The most recent and powerful evidence refuting this "few bad apples" cover story has come from three Muslim men from England who have provided graphic, first-hand accounts of their experiences after being captured in Afghanistan in November 2001 by Northern Alliance forces under General Dostum. They were transported in shipping containers to Kandahar (they were among the 20 survivors of 200 who were packed into the containers), and then eventually handed over to U.S. military custody and shipped to Guantanamo. At all points until arriving at Guantanamo, they were beaten, held without adequate food, clothing, and sanitation. The abuses and torture continued at Guantanamo, and intensified dramatically after the first commander was relieved and replaced by Gen. Miller.
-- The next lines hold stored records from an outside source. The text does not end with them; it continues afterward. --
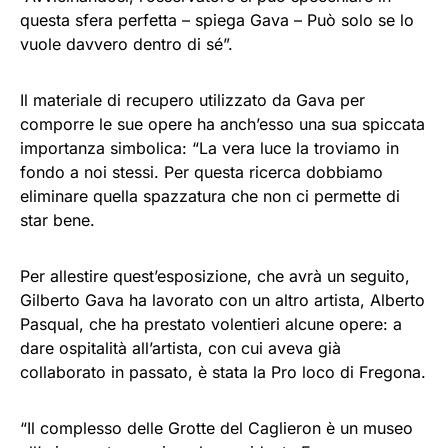
questa sfera perfetta – spiega Gava – Può solo se lo
vuole davvero dentro di sé”.
Il materiale di recupero utilizzato da Gava per
comporre le sue opere ha anch’esso una sua spiccata
importanza simbolica: “La vera luce la troviamo in
fondo a noi stessi. Per questa ricerca dobbiamo
eliminare quella spazzatura che non ci permette di
star bene.
Per allestire quest’esposizione, che avrà un seguito,
Gilberto Gava ha lavorato con un altro artista, Alberto
Pasqual, che ha prestato volentieri alcune opere: a
dare ospitalità all’artista, con cui aveva già
collaborato in passato, è stata la Pro loco di Fregona.
“Il complesso delle Grotte del Caglieron è un museo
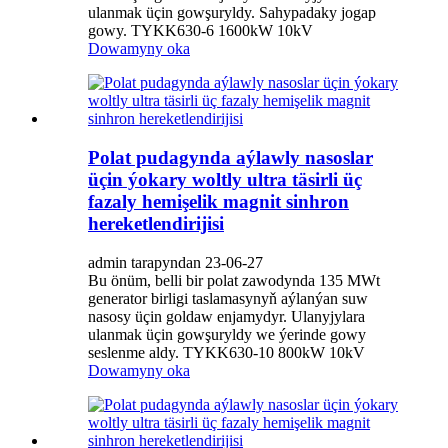
ulanmak üçin gowşuryldy. Sahypadaky jogap
gowy. TYKK630-6 1600kW 10kV
Dowamyny oka
Polat pudagynda aýlawly nasoslar
üçin ýokary woltly ultra täsirli üç
fazaly hemişelik magnit sinhron
hereketlendirijisi
admin tarapyndan 23-06-27
Bu önüm, belli bir polat zawodynda 135 MWt
generator birligi taslamasynyň aýlanýan suw
nasosy üçin goldaw enjamydyr. Ulanyjylara
ulanmak üçin gowşuryldy we ýerinde gowy
seslenme aldy. TYKK630-10 800kW 10kV
Dowamyny oka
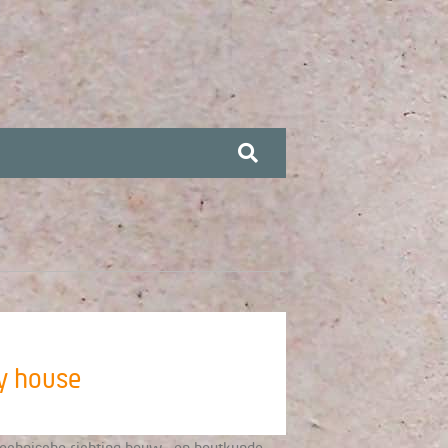
y house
In particular, they report that sexual humiliation of prisoners began after Miller took over; this was accompanied by religious humiliation, all of which, the men believed, was targetted at those who would be most affected by it.
Eventually, conditions became so unbearable, both physically and psychologically, that many prisoners confessed to things that they had not, and could not have, done. One of the three, Asif Iqbal, confessed to being a person shown in a videotape with Osama bin Laden. However, since his release, it has been proven that he was living and working in England at the time the videotape was made.
Their accounts are almost identical to what is portrayed in documents unsealed recently in Federal court in Seattle, which describe how another Gitmo inmate was subjected to prolonged isolation and beatings, in violation of the Geneva Conventions. Salim Ahmed Hamdan, a Yemeni, says he was kept in isolation for at least eight months at Guantanamo, and he says he had been regularly beaten by American guards in Afghanistan, before he was taken to Guantanamo.
His lawyer, U.S. Navy Lt. Cmdr. Charles Swift, says in a separate affidavit, that Hamdan exhibits symptoms that medical experts say indicate a profound and worsening mental illness attributed to the prolonged isolation.
The British detainees described being held in small cells and not being allowed to talk or to pray, and being subjected to beatings and humiliation when they were taken out of their cells. They said there had been "several hundred" suicide attempts, and that as many as 100 of the 600-700 prisoners at Guantanamo had become observably mentally ill, with at least 50 "so disturbed as to show that they are no longer capable of rational thought or behavior."